Author: Thomas Beatie
Publisher: Seal Press
Published: 2009-08-25
Total Pages: 0
ISBN-13: 9781580053006
DOWNLOAD EBOOKA woman transitioned to a man with her ovaries and birth canal intact. As a result, he was able to be pregnant as a man.
Author: Kevin A. Young
Publisher: PM Press
Published: 2024-05-14
Total Pages: 265
ISBN-13:
DOWNLOAD EBOOKClimate destruction is a problem of political power. We have the resources for a green transition, but how can we neutralize the influence of Exxon and Shell? Abolishing Fossil Fuels argues that the climate movement has started to turn the tide against fossil fuels, just too gradually. The movement’s partial victories show us how the industry can be further undermined and eventually abolished. Activists have been most successful when they’ve targeted the industry’s enablers: the banks, insurers, and big investors that finance its operations, the companies and universities that purchase fossil fuels, and the regulators and judges who make life-and-death rulings about pipelines, power plants, and drilling sites.
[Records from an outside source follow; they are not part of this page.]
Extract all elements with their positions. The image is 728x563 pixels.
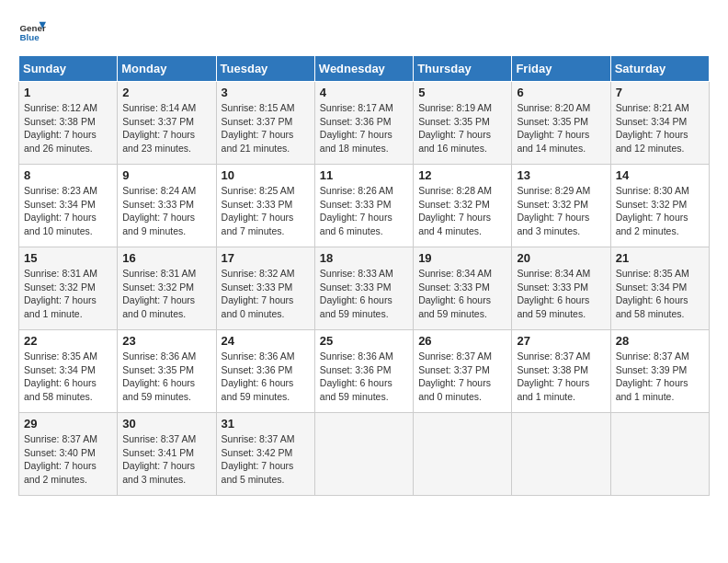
day-number: 6 [517,86,605,99]
calendar-cell [414,413,512,496]
day-detail: Sunrise: 8:23 AMSunset: 3:34 PMDaylight:… [24,184,112,238]
calendar-cell: 18 Sunrise: 8:33 AMSunset: 3:33 PMDaylig… [314,247,413,330]
calendar-cell: 15 Sunrise: 8:31 AMSunset: 3:32 PMDaylig… [19,247,118,330]
calendar-cell: 22 Sunrise: 8:35 AMSunset: 3:34 PMDaylig… [19,330,118,413]
day-detail: Sunrise: 8:31 AMSunset: 3:32 PMDaylight:… [122,267,210,321]
dow-header-friday: Friday [512,56,610,82]
day-number: 9 [122,168,210,182]
day-number: 11 [320,168,408,182]
day-number: 19 [418,251,506,265]
calendar-cell: 5 Sunrise: 8:19 AMSunset: 3:35 PMDayligh… [414,82,512,165]
day-number: 5 [418,86,506,99]
day-detail: Sunrise: 8:25 AMSunset: 3:33 PMDaylight:… [222,184,310,238]
day-detail: Sunrise: 8:37 AMSunset: 3:40 PMDaylight:… [24,432,112,487]
calendar-cell: 28 Sunrise: 8:37 AMSunset: 3:39 PMDaylig… [610,330,709,413]
calendar-cell: 12 Sunrise: 8:28 AMSunset: 3:32 PMDaylig… [414,165,512,247]
day-number: 12 [418,168,506,182]
calendar-cell: 3 Sunrise: 8:15 AMSunset: 3:37 PMDayligh… [216,82,314,165]
dow-header-tuesday: Tuesday [216,56,314,82]
day-number: 22 [24,334,112,348]
day-number: 26 [418,334,506,348]
calendar-cell: 24 Sunrise: 8:36 AMSunset: 3:36 PMDaylig… [216,330,314,413]
day-detail: Sunrise: 8:30 AMSunset: 3:32 PMDaylight:… [616,184,704,238]
calendar-cell [512,413,610,496]
dow-header-thursday: Thursday [414,56,512,82]
day-detail: Sunrise: 8:14 AMSunset: 3:37 PMDaylight:… [122,101,210,155]
day-number: 15 [24,251,112,265]
dow-header-sunday: Sunday [19,56,118,82]
svg-text:Blue: Blue [20,32,40,42]
dow-header-wednesday: Wednesday [314,56,413,82]
day-number: 2 [122,86,210,99]
day-detail: Sunrise: 8:21 AMSunset: 3:34 PMDaylight:… [616,101,704,155]
day-number: 17 [222,251,310,265]
calendar-cell: 30 Sunrise: 8:37 AMSunset: 3:41 PMDaylig… [118,413,216,496]
day-detail: Sunrise: 8:37 AMSunset: 3:41 PMDaylight:… [122,432,210,487]
day-detail: Sunrise: 8:36 AMSunset: 3:35 PMDaylight:… [122,350,210,404]
calendar-cell: 8 Sunrise: 8:23 AMSunset: 3:34 PMDayligh… [19,165,118,247]
dow-header-monday: Monday [118,56,216,82]
day-number: 25 [320,334,408,348]
day-number: 29 [24,417,112,431]
day-detail: Sunrise: 8:15 AMSunset: 3:37 PMDaylight:… [222,101,310,155]
calendar-cell: 21 Sunrise: 8:35 AMSunset: 3:34 PMDaylig… [610,247,709,330]
day-number: 16 [122,251,210,265]
day-detail: Sunrise: 8:17 AMSunset: 3:36 PMDaylight:… [320,101,408,155]
calendar-cell: 14 Sunrise: 8:30 AMSunset: 3:32 PMDaylig… [610,165,709,247]
day-number: 27 [517,334,605,348]
calendar-cell: 26 Sunrise: 8:37 AMSunset: 3:37 PMDaylig… [414,330,512,413]
day-detail: Sunrise: 8:32 AMSunset: 3:33 PMDaylight:… [222,267,310,321]
day-detail: Sunrise: 8:37 AMSunset: 3:38 PMDaylight:… [517,350,605,404]
calendar-cell: 10 Sunrise: 8:25 AMSunset: 3:33 PMDaylig… [216,165,314,247]
calendar-cell: 4 Sunrise: 8:17 AMSunset: 3:36 PMDayligh… [314,82,413,165]
day-detail: Sunrise: 8:19 AMSunset: 3:35 PMDaylight:… [418,101,506,155]
calendar-cell: 2 Sunrise: 8:14 AMSunset: 3:37 PMDayligh… [118,82,216,165]
calendar-table: SundayMondayTuesdayWednesdayThursdayFrid… [18,55,710,496]
calendar-cell: 31 Sunrise: 8:37 AMSunset: 3:42 PMDaylig… [216,413,314,496]
calendar-cell: 1 Sunrise: 8:12 AMSunset: 3:38 PMDayligh… [19,82,118,165]
day-detail: Sunrise: 8:37 AMSunset: 3:37 PMDaylight:… [418,350,506,404]
day-number: 3 [222,86,310,99]
day-detail: Sunrise: 8:36 AMSunset: 3:36 PMDaylight:… [222,350,310,404]
calendar-cell: 7 Sunrise: 8:21 AMSunset: 3:34 PMDayligh… [610,82,709,165]
calendar-cell [610,413,709,496]
day-detail: Sunrise: 8:24 AMSunset: 3:33 PMDaylight:… [122,184,210,238]
day-number: 4 [320,86,408,99]
day-detail: Sunrise: 8:26 AMSunset: 3:33 PMDaylight:… [320,184,408,238]
calendar-cell: 6 Sunrise: 8:20 AMSunset: 3:35 PMDayligh… [512,82,610,165]
day-number: 28 [616,334,704,348]
day-detail: Sunrise: 8:29 AMSunset: 3:32 PMDaylight:… [517,184,605,238]
day-number: 31 [222,417,310,431]
calendar-cell: 13 Sunrise: 8:29 AMSunset: 3:32 PMDaylig… [512,165,610,247]
day-detail: Sunrise: 8:34 AMSunset: 3:33 PMDaylight:… [517,267,605,321]
day-number: 10 [222,168,310,182]
calendar-cell: 20 Sunrise: 8:34 AMSunset: 3:33 PMDaylig… [512,247,610,330]
calendar-cell: 25 Sunrise: 8:36 AMSunset: 3:36 PMDaylig… [314,330,413,413]
day-number: 1 [24,86,112,99]
calendar-cell: 27 Sunrise: 8:37 AMSunset: 3:38 PMDaylig… [512,330,610,413]
day-detail: Sunrise: 8:31 AMSunset: 3:32 PMDaylight:… [24,267,112,321]
day-number: 20 [517,251,605,265]
day-number: 7 [616,86,704,99]
calendar-cell: 16 Sunrise: 8:31 AMSunset: 3:32 PMDaylig… [118,247,216,330]
day-detail: Sunrise: 8:12 AMSunset: 3:38 PMDaylight:… [24,101,112,155]
calendar-cell: 19 Sunrise: 8:34 AMSunset: 3:33 PMDaylig… [414,247,512,330]
day-detail: Sunrise: 8:20 AMSunset: 3:35 PMDaylight:… [517,101,605,155]
day-detail: Sunrise: 8:35 AMSunset: 3:34 PMDaylight:… [616,267,704,321]
day-detail: Sunrise: 8:33 AMSunset: 3:33 PMDaylight:… [320,267,408,321]
day-number: 8 [24,168,112,182]
day-detail: Sunrise: 8:34 AMSunset: 3:33 PMDaylight:… [418,267,506,321]
day-detail: Sunrise: 8:36 AMSunset: 3:36 PMDaylight:… [320,350,408,404]
calendar-cell: 11 Sunrise: 8:26 AMSunset: 3:33 PMDaylig… [314,165,413,247]
dow-header-saturday: Saturday [610,56,709,82]
page-header: General Blue [18,18,710,46]
day-detail: Sunrise: 8:37 AMSunset: 3:39 PMDaylight:… [616,350,704,404]
calendar-cell: 9 Sunrise: 8:24 AMSunset: 3:33 PMDayligh… [118,165,216,247]
day-number: 14 [616,168,704,182]
calendar-cell: 29 Sunrise: 8:37 AMSunset: 3:40 PMDaylig… [19,413,118,496]
calendar-cell: 23 Sunrise: 8:36 AMSunset: 3:35 PMDaylig… [118,330,216,413]
day-number: 30 [122,417,210,431]
logo: General Blue [18,18,46,46]
day-detail: Sunrise: 8:35 AMSunset: 3:34 PMDaylight:… [24,350,112,404]
day-number: 13 [517,168,605,182]
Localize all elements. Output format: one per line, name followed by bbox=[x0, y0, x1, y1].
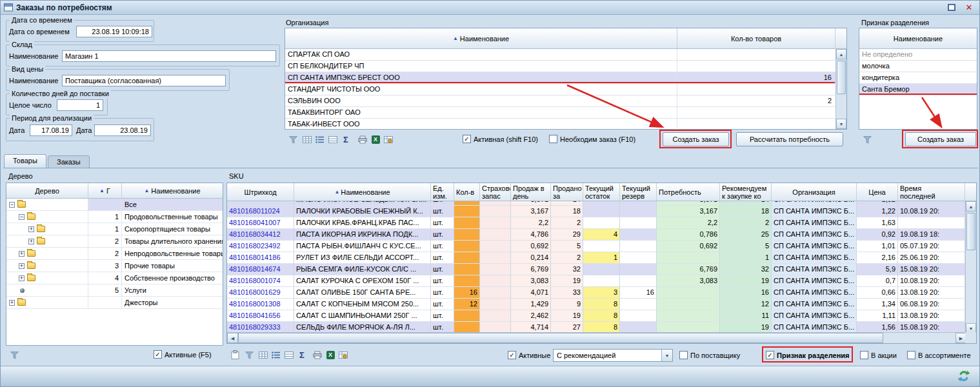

This approach has jeopardized investor confidence in fossil fuels, leading the industry to lash out in increasingly desperate ways. The fossil fuel industry’s financial and legal enablers are also its Achilles heel. The most powerful movements in US history succeeded in similar ways. The book also includes an in-depth analysis of four classic victories: the abolition of slavery, battles for workers’ rights in the 1930s, Black freedom struggles of the 1950s and 1960s, and the fight for clean air. Those movements inflicted costs on economic elites through strikes, boycotts, and other mass disruption. They forced some sectors of the ruling class to confront others, which paved the way for victory. Electing and pressuring politicians was rarely the movements’ primary focus. Rather, gains in the electoral and legislative realms were usually the byproducts of great upsurges in the fields, factories, and streets. Those historic movements show that it’s very possible to defeat capitalist sectors that may seem invulnerable. They also show us how it can be done. They offer lessons for building a multiracial, working-class climate movement that can win a global green transition that’s both rapid and equitable.